Inadequate contractility of the heart causes cardiogenic shock. The work of breathing is a key difference between hypovolemic and cardiogenic shock. The effort of breathing is only mildly increased in hypovolemic shock, even though there will be tachypnea in both. The use of accessory thorax muscles, nasal flaring, and grunts show a significant increase in the work of breathing, evincing cardiogenic shock. Blood also remains in the pulmonary vasculature, since the heart is pumping ineffectively. This can cause crackles in the lungs, which looks like jugular vein distension, as a result of pulmonary congestion and edema. There may be a decrease in the level of consciousness, extremities are cyanotic and cool, capillary refill is slow, and the pulse is often weak.

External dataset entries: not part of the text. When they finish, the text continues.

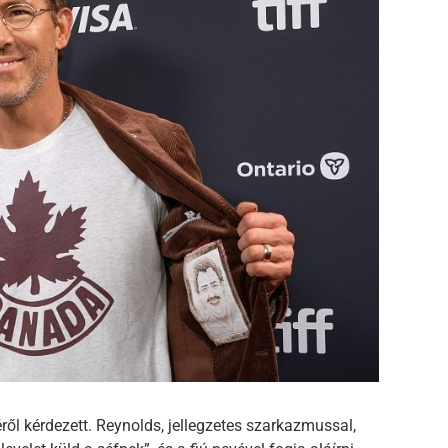
éről kérdezett. Reynolds, jellegzetes szarkazmussal,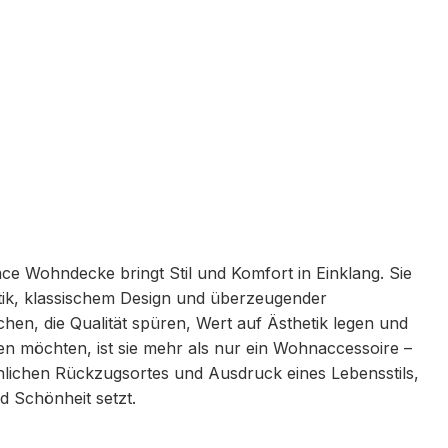
e Wohndecke bringt Stil und Komfort in Einklang. Sie
ptik, klassischem Design und überzeugender
chen, die Qualität spüren, Wert auf Ästhetik legen und
n möchten, ist sie mehr als nur ein Wohnaccessoire –
sönlichen Rückzugsortes und Ausdruck eines Lebensstils,
d Schönheit setzt.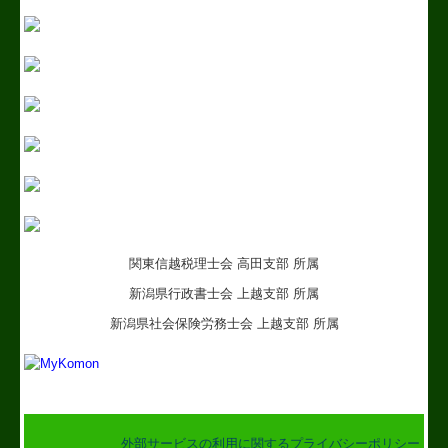
関東信越税理士会 高田支部 所属
新潟県行政書士会 上越支部 所属
新潟県社会保険労務士会 上越支部 所属
外部サービスの利用に関するプライバシーポリシー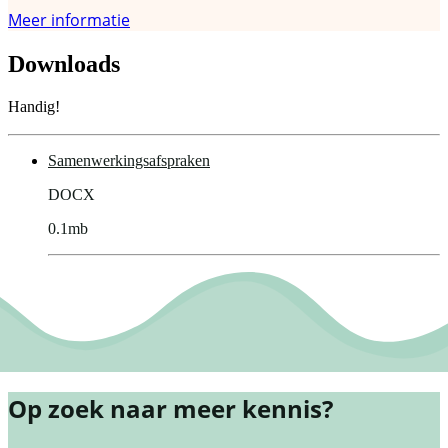
Meer informatie
Downloads
Handig!
Samenwerkingsafspraken
DOCX
0.1mb
Op zoek naar meer kennis?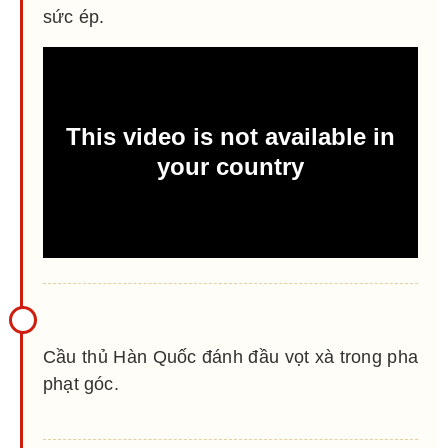
sức ép.
Cầu thủ Hàn Quốc đánh đầu vọt xà trong pha
phạt góc.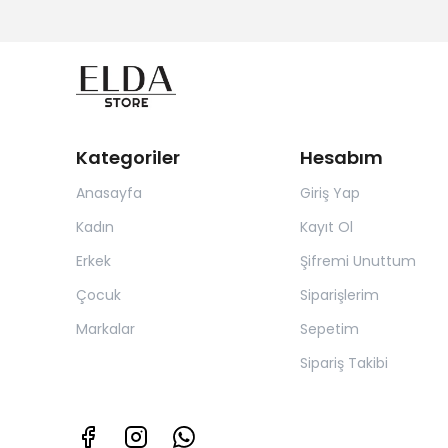
Kategoriler
Hesabım
Anasayfa
Giriş Yap
Kadın
Kayıt Ol
Erkek
Şifremi Unuttum
Çocuk
Siparişlerim
Markalar
Sepetim
Sipariş Takibi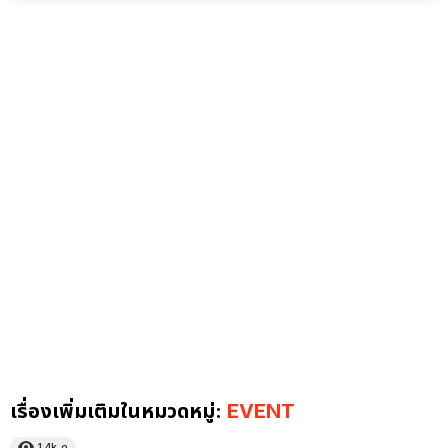
เรื่องเพิ่มเติมในหมวดหมู่:
EVENT
1.4k
ดู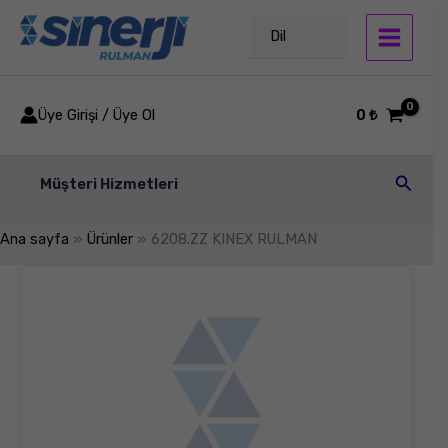
İçeriğe
atla
Dil
Üye Girişi / Üye Ol
0
₺
Arama
Müşteri Hizmetleri
Ana sayfa
Ürünler
6208.ZZ KINEX RULMAN
6208.ZZ
KINEX
RULMAN
adet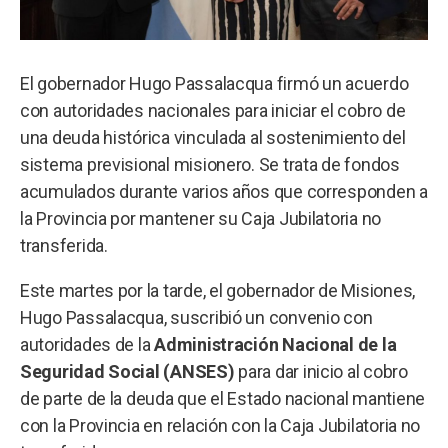
El gobernador Hugo Passalacqua firmó un acuerdo
con autoridades nacionales para iniciar el cobro de
una deuda histórica vinculada al sostenimiento del
sistema previsional misionero. Se trata de fondos
acumulados durante varios años que corresponden a
la Provincia por mantener su Caja Jubilatoria no
transferida.
Este martes por la tarde, el gobernador de Misiones,
Hugo Passalacqua, suscribió un convenio con
autoridades de la
Administración Nacional de la
Seguridad Social (ANSES)
para dar inicio al cobro
de parte de la deuda que el Estado nacional mantiene
con la Provincia en relación con la Caja Jubilatoria no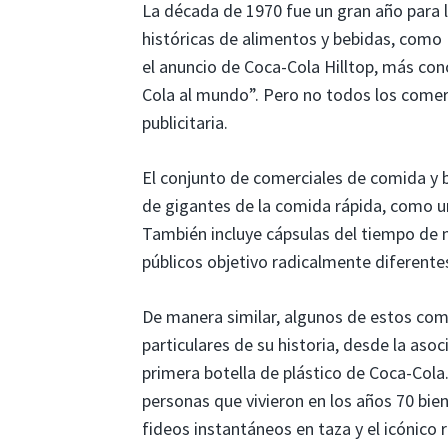
La década de 1970 fue un gran año para 
históricas de alimentos y bebidas, como 
el anuncio de Coca-Cola Hilltop, más con
Cola al mundo”. Pero no todos los comerc
publicitaria.
El conjunto de comerciales de comida y b
de gigantes de la comida rápida, como un
También incluye cápsulas del tiempo de m
públicos objetivo radicalmente diferente
De manera similar, algunos de estos c
particulares de su historia, desde la aso
primera botella de plástico de Coca-Cola
personas que vivieron en los años 70 bie
fideos instantáneos en taza y el icónico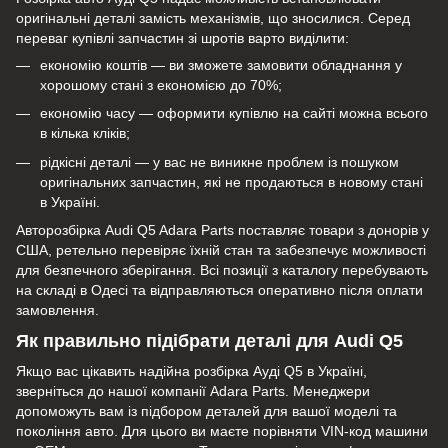
оригінальні деталі замість механізмів, що зносилися. Серед
переваг купівлі запчастин зі шротів варто виділити:
економію коштів — ви зможете замовити обладнання у
хорошому стані з економією до 70%;
економію часу — оформити купівлю на сайті можна всього
в кілька кліків;
рідкісні деталі — у вас не виникне проблем із пошуком
оригінальних запчастин, які не продаються в новому стані
в Україні.
Авторозбірка Audi Q5 Adara Parts поставляє товари з донорів у
США, ретельно перевіряє їхній стан та забезпечує можливості
для безпечного зберігання. Всі позиції з каталогу перебувають
на складі в Одесі та відправляються оперативно після оплати
замовлення.
Як правильно підібрати деталі для Audi Q5
Якщо вас цікавить надійна розбірка Ауді Q5 в Україні,
зверніться до нашої компанії Adara Parts. Менеджери
допоможуть вам із підбором деталей для вашої моделі та
покоління авто. Для цього ви маєте порівняти VIN-код машини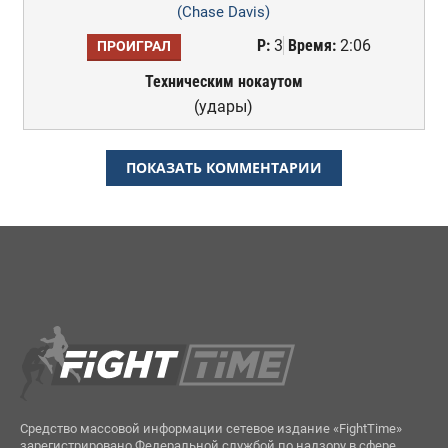
(Chase Davis)
Р:
3
Время:
2:06
ПРОИГРАЛ
Техническим нокаутом
(удары)
ПОКАЗАТЬ КОММЕНТАРИИ
Средство массовой информации сетевое издание «FightTime»
зарегистрировано Федеральной службой по надзору в сфере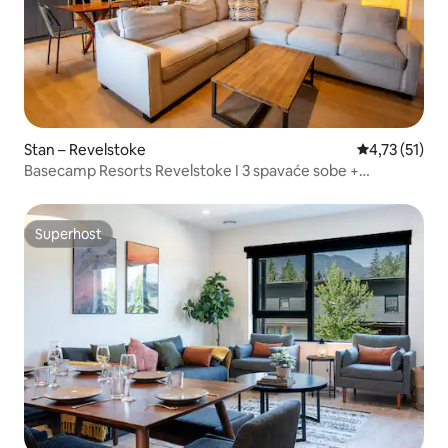
Stan – Revelstoke
Prosječna ocj
4,73 (51)
Basecamp Resorts Revelstoke I 3 spavaće sobe +
apartman s krevetom na kat
Superhost
Superhost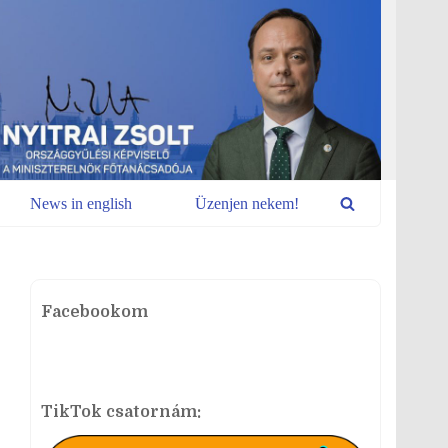
News in english
Üzenjen nekem!
Facebookom
TikTok csatornám: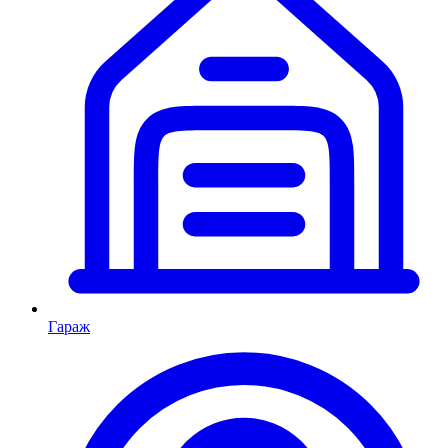
Гараж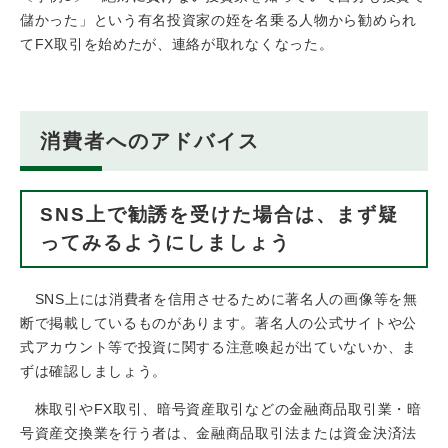
儲かった」という有名投資家の姪を名乗る人物から勧められ
てFX取引を始めたが、連絡が取れなくなった。
消費者へのアドバイス
SNS上で勧誘を受けた場合は、まず疑
ってみるようにしましょう
SNS上には消費者を信用させるために著名人の画像等を無
断で掲載しているものがあります。著名人の公式サイトや公
式アカウント等で投資に関する注意喚起が出ていないか、ま
ずは確認しましょう。
株取引やFX取引、暗号資産取引などの金融商品取引業・暗
号資産交換業を行う者は、金融商品取引法または資金決済法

The primary abnormality in obstructive shock is the impaired heart function, making it similar to cardiogenic shock. The difference is that the contractility is impaired in cardiogenic shock; whereas in obstructive shock, the heart is prevented from contracting appropriately. Congenital heart malformations, pulmonary embolism, tension pneumothorax, and cardiac tamponade are common causes of obstructive shock.
The contractility of the heart is the easiest way to distinguish between obstructive and cardiogenic shock. When dealing with obstructive shock, pumping function is not normal, while heart contractility remains normal. Blood is present in the pericardial space, creating muffled heart sounds that are associated with cardiac tamponade. There may also be a drop in blood pressure on inspiration, or pulsus paradoxus. A clinical diagnosis would be tension pneumothorax. Over the affected side of the chest, there are absent breath sounds, and there is a deviation from the side of the lesion by the trachea. When the person has respiratory distress without lung pathology or airway obstruction, experiences chest pain, or is cyanotic and/or hypotensive, consider a pulmonary embolism. Risk factors include obesity, hormone use, family history of abnormal clotting, and coagulation factor abnormalities.